Dès les premières pages, le personnage de Loan parvient à nous toucher en plein cœur. D'abord par sa façon de nous présenter Âbha qui ne donne qu'envie de la découvrir et de savoir si elle est aussi merveilleuse qu'elle le semble à ses yeux qui fondent pour elle sans la connaître. Mais aussi, par sa façon de penser : Loan sait que la famille est celle que l'on choisi avec le cœur et pas forcément celle que nous impose la vie à la naissance. C'est beau et rien que pour ça, je l'appréciais déjà !
Malgré un côté un peu niais, leur idylle est mignonne, simple et sympathique pour ce genre de période, avec les fêtes de fin d'année, où on est simplement dans un état d'esprit où on ne veut pas se prendre la tête. Loan pourrait facilement passer pour un psychopathe, comme il le dit si bien, si sa façon d'observer Âbha de loin n'était pas faite avec tant de beauté et d'innocence. De même pour Âbha, qui semble lui vouer le même genre d'engouement/admiration.
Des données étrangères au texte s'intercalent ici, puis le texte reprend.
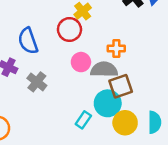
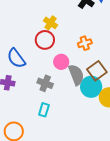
gray semicircle: (104, 70) -> (76, 75), moved, turned 85
gray cross: (37, 82) -> (45, 83), moved
cyan rectangle: (83, 120) -> (44, 110), moved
Cependant, je trouve dommage qu'on ne commence à découvrir Âbha qu'au bout de 17/18 chapitres. Nous suivons principalement le point de vue de Loan qui insiste beaucoup sur son côté mystérieux et les rares points de vue d'Âbha tournent surtout autour de ses ressentis vis-à-vis de Loan et que très vaguement sur sa vie à elle. Après, dans un sens, tout ce flou autour d'elle nous maintient en haleine, parce qu'on est trop curieux pour s'arrêter en chemin. Pour ma part, je me suis fait un tas de scénarios possibles sur son histoire et je suis assez contente d'avoir été assez près de la vérité. Par contre, j'ai été déçue de la réaction de Loan, qui était assez éloignée de ce à quoi je m'attendais par rapport à l'image qu'il renvoyait depuis le début, bien que je ne sache pas comment j'aurais réagi à sa place.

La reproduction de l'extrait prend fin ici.